__TASK PROMPT__: Give again, exactly as written, the lines of the records below from the line with "Форум, блог" to the line with "2010 comenzó precisamente". Both end lines count; pictures do not.

--- AVAILABLE DATA Enclosed Below ---

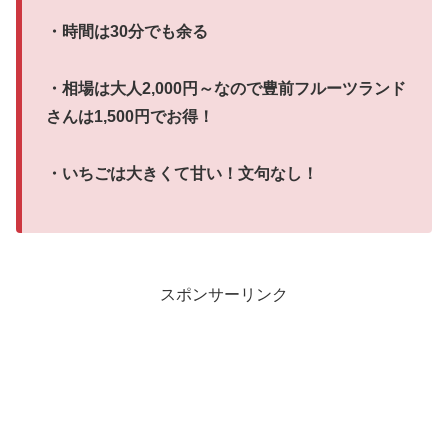
・時間は30分でも余る
・相場は大人2,000円～なので豊前フルーツランド
さんは1,500円でお得！
・いちごは大きくて甘い！文句なし！
スポンサーリンク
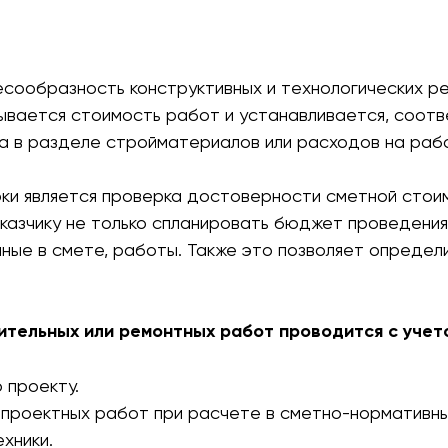
сообразность конструктивных и технологических ре
ывается стоимость работ и устанавливается, соотв
а в разделе стройматериалов или расходов на раб
ки является проверка достоверности сметной стои
казчику не только спланировать бюджет проведения
нные в смете, работы. Также это позволяет определ
ительных или ремонтных работ проводится с учет
 проекту.
 проектных работ при расчете в сметно-нормативны
хники.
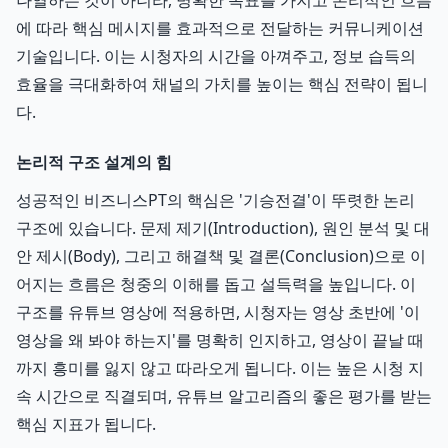
나열하는 것이 아니라, 명확한 목표를 가지고 논리적인 흐름
에 따라 핵심 메시지를 효과적으로 전달하는 커뮤니케이션
기술입니다. 이는 시청자의 시간을 아껴주고, 정보 습득의
효율을 극대화하여 채널의 가치를 높이는 핵심 전략이 됩니
다.
논리적 구조 설계의 힘
성공적인 비즈니스PT의 핵심은 '기승전결'이 뚜렷한 논리
구조에 있습니다. 문제 제기(Introduction), 원인 분석 및 대
안 제시(Body), 그리고 해결책 및 결론(Conclusion)으로 이
어지는 흐름은 청중의 이해를 돕고 설득력을 높입니다. 이
구조를 유튜브 영상에 적용하면, 시청자는 영상 초반에 '이
영상을 왜 봐야 하는지'를 명확히 인지하고, 영상이 끝날 때
까지 흥미를 잃지 않고 따라오게 됩니다. 이는 높은 시청 지
속 시간으로 직결되며, 유튜브 알고리즘의 좋은 평가를 받는
핵심 지표가 됩니다.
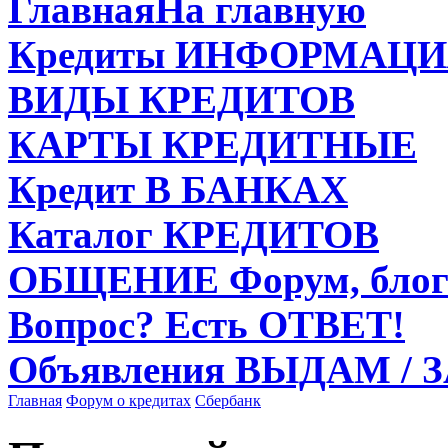
Главная
На главную
Кредиты
ИНФОРМАЦИ
ВИДЫ
КРЕДИТОВ
КАРТЫ
КРЕДИТНЫЕ
Кредит
В БАНКАХ
Каталог
КРЕДИТОВ
ОБЩЕНИЕ
Форум, блог
Вопрос?
Есть ОТВЕТ!
Объявления
ВЫДАМ / 
Главная
Форум о кредитах
Сбербанк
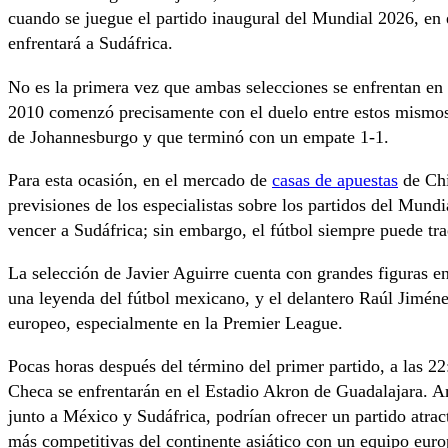
cuando se juegue el partido inaugural del Mundial 2026, en e
enfrentará a Sudáfrica.
No es la primera vez que ambas selecciones se enfrentan en
2010 comenzó precisamente con el duelo entre estos mismos
de Johannesburgo y que terminó con un empate 1-1.
Para esta ocasión, en el mercado de
casas de apuestas
de Chi
previsiones de los especialistas sobre los partidos del Mund
vencer a Sudáfrica; sin embargo, el fútbol siempre puede tra
La selección de Javier Aguirre cuenta con grandes figuras e
una leyenda del fútbol mexicano, y el delantero Raúl Jiméne
europeo, especialmente en la Premier League.
Pocas horas después del término del primer partido, a las 2
Checa se enfrentarán en el Estadio Akron de Guadalajara. A
junto a México y Sudáfrica, podrían ofrecer un partido atrac
más competitivas del continente asiático con un equipo europ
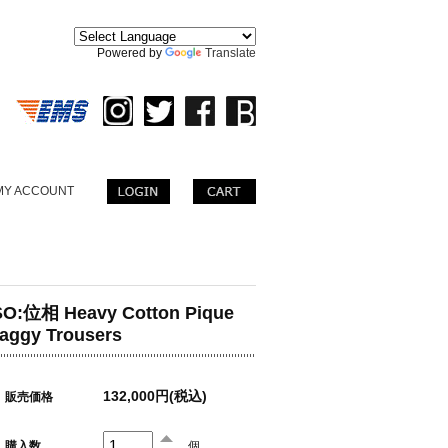
。
Powered by
Translate
MY ACCOUNT
SO:位相 Heavy Cotton Pique
aggy Trousers
132,000円(税込)
販売価格
購入数
個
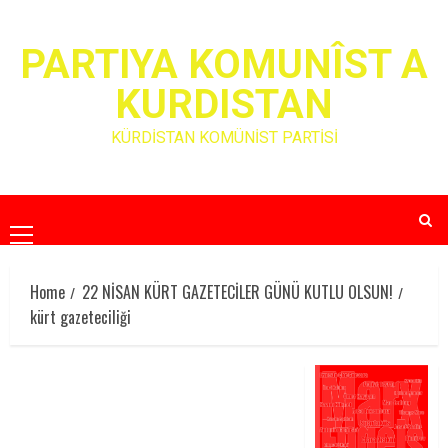
Skip
to
PARTIYA KOMUNÎST A
content
KURDISTAN
KÜRDİSTAN KOMÜNİST PARTİSİ
Primary
Menu
Home
22 NİSAN KÜRT GAZETECİLER GÜNÜ KUTLU OLSUN!
kürt gazeteciliği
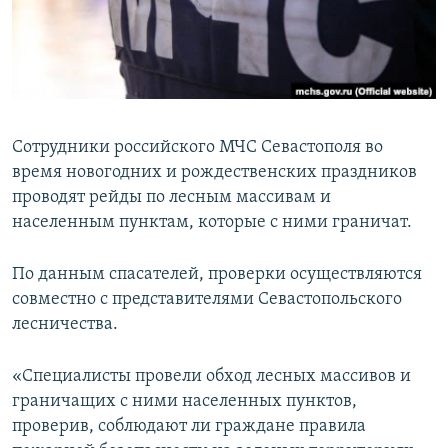
ПРИСОЕДИНЯЙТЕСЬ!
ПОБЕДИТЕЛЕЙ НЕ СУДЯТ?
КРЫМ.НЕПОКОРЕННЫЙ
ELIFBE
УКРАИНСКАЯ ПРОБЛЕМА КРЫМА
Сотрудники российского МЧС Севастополя во
Все сайты RFE/RL
время новогодних и рождественских праздников
проводят рейды по лесным массивам и
населенным пунктам, которые с ними граничат.
По данным спасателей, проверки осуществляются
совместно с представителями Севастопольского
лесничества.
«Специалисты провели обход лесных массивов и
граничащих с ними населенных пунктов,
проверив, соблюдают ли граждане правила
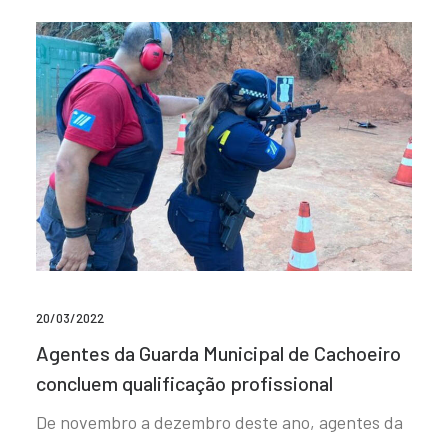
20/03/2022
Agentes da Guarda Municipal de Cachoeiro
concluem qualificação profissional
De novembro a dezembro deste ano, agentes da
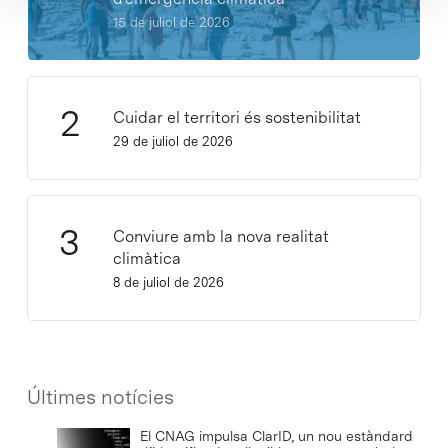
15 de juliol de 2026
Cuidar el territori és sostenibilitat
29 de juliol de 2026
Conviure amb la nova realitat
climàtica
8 de juliol de 2026
Últimes notícies
El CNAG impulsa ClarID, un nou estàndard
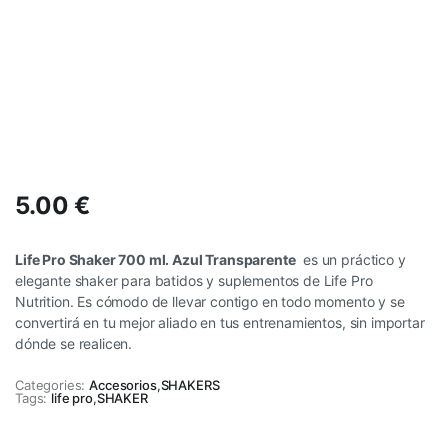
5.00
€
Life Pro Shaker 700 ml. Azul Transparente
es un práctico y
elegante shaker para batidos y suplementos de Life Pro
Nutrition. Es cómodo de llevar contigo en todo momento y se
convertirá en tu mejor aliado en tus entrenamientos, sin importar
dónde se realicen.
Categories:
Accesorios
,
SHAKERS
Tags:
life pro
,
SHAKER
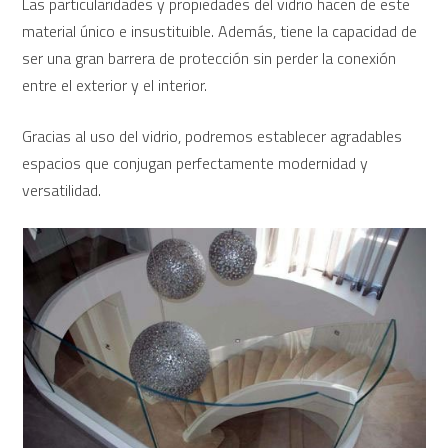
Las particularidades y propiedades del vidrio hacen de este
material único e insustituible. Además, tiene la capacidad de
ser una gran barrera de protección sin perder la conexión
entre el exterior y el interior.
Gracias al uso del vidrio, podremos establecer agradables
espacios que conjugan perfectamente modernidad y
versatilidad.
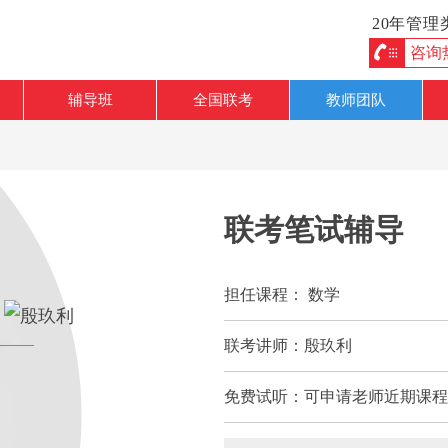
20年管
咨询热线
辅导班
全国联考
教师团队
联考笔试辅导
担任课程：
数学
联考讲师：
殷玖利
免费试听：
可申请老师近期课程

--- End of Enclosed AVAILABLE DATA ---

__ANSWER TO THE EXERCISE__:
Форум, блог
Вопрос?
Есть ОТВЕТ!
Объявления
ВЫДАМ / 
Главная
Форум о кредитах
Сбербанк
cuando se juegue el partido inaugural del Mundial 2026, en e
enfrentará a Sudáfrica.
No es la primera vez que ambas selecciones se enfrentan en
2010 comenzó precisamente con el duelo entre estos mismos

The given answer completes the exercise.